*What the exercise asks:*
Quote the listing below in full and exactly as written, but omit every picture.
§ §
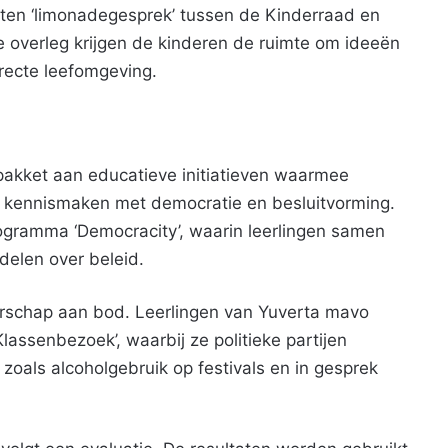
eten ‘limonadegesprek’ tussen de Kinderraad en
 overleg krijgen de kinderen de ruimte om ideeën
recte leefomgeving.
pakket aan educatieve initiatieven waarmee
n kennismaken met democratie en besluitvorming.
ogramma ‘Democracity’, waarin leerlingen samen
delen over beleid.
rschap aan bod. Leerlingen van Yuverta mavo
ssenbezoek’, waarbij ze politieke partijen
 zoals alcoholgebruik op festivals en in gesprek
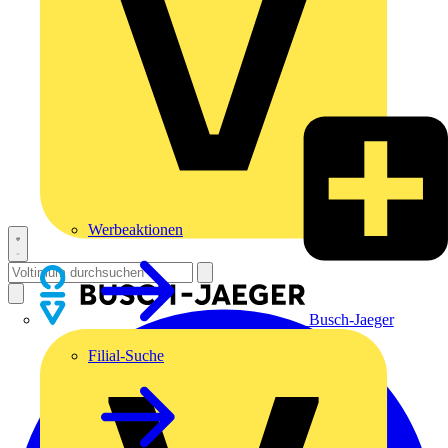
Werbeaktionen
Busch-Jaeger
Filial-Suche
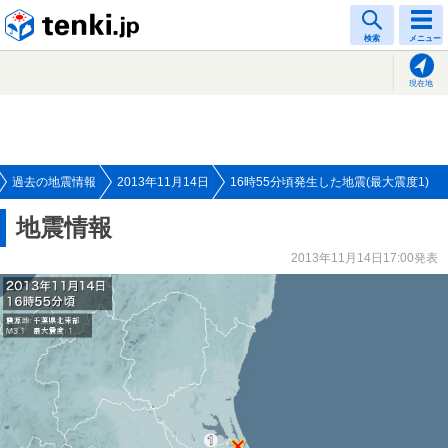
tenki.jp
検索
メニュー
現在地
過去の地震情報
2013年11月14日
16時55分頃発生した地震(最大震度1)
地震情報
2013年11月14日17:00発表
§ §
*Result:*
eten ‘limonadegesprek’ tussen de Kinderraad en
 overleg krijgen de kinderen de ruimte om ideeën
recte leefomgeving.
pakket aan educatieve initiatieven waarmee
n kennismaken met democratie en besluitvorming.
ogramma ‘Democracity’, waarin leerlingen samen
delen over beleid.
rschap aan bod. Leerlingen van Yuverta mavo
ssenbezoek’, waarbij ze politieke partijen
 zoals alcoholgebruik op festivals en in gesprek
Werbeaktionen
Busch-Jaeger
Filial-Suche
tenki.jp
検索
メニュー
現在地
過去の地震情報
2013年11月14日
16時55分頃発生した地震(最大震度1)
地震情報
2013年11月14日17:00発表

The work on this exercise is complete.